◆ Brief: Search the data below for the string "屋根塗装" and copy all lines where it shows up.

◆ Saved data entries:
════════

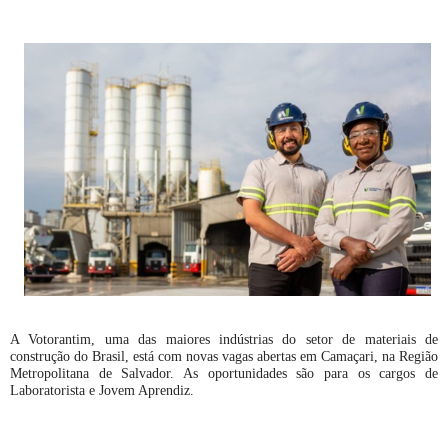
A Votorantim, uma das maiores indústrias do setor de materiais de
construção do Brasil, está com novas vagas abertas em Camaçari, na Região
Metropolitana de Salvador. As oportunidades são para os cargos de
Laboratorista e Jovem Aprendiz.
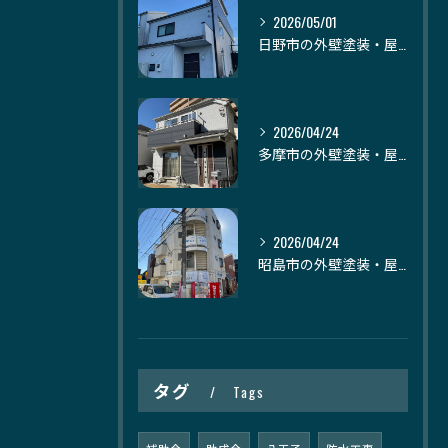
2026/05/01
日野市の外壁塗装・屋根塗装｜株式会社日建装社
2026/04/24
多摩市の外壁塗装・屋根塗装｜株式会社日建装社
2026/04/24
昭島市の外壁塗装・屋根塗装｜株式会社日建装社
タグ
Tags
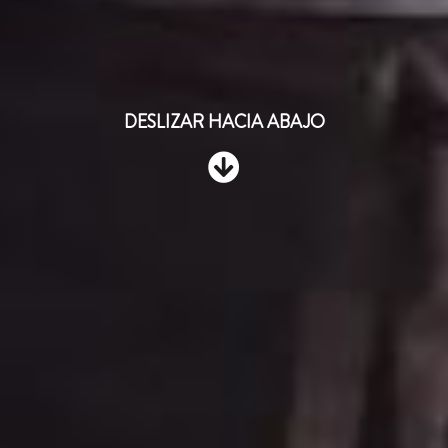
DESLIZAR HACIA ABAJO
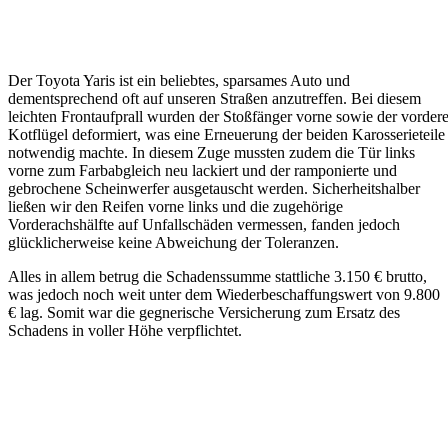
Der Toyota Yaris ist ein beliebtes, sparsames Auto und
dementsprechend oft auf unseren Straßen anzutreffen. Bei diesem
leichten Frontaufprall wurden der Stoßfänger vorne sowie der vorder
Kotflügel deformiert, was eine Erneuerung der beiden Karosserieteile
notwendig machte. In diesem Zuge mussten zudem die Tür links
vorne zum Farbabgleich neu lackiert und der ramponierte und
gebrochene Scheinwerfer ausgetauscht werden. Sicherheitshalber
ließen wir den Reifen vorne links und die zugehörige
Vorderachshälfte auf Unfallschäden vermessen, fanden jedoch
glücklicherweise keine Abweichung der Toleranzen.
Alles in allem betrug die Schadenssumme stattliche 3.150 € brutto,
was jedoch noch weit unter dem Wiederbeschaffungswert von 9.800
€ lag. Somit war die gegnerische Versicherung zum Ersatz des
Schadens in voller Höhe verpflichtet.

════════

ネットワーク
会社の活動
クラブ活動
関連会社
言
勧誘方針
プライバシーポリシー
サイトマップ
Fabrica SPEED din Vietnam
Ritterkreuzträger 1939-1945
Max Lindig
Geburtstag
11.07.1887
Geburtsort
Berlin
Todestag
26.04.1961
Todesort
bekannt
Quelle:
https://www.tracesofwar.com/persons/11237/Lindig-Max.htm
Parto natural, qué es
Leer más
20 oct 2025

════════

◆ Expected answer:
日野市の外壁塗装・屋根塗装｜株式会社日建装社
多摩市の外壁塗装・屋根塗装｜株式会社日建装社
昭島市の外壁塗装・屋根塗装｜株式会社日建装社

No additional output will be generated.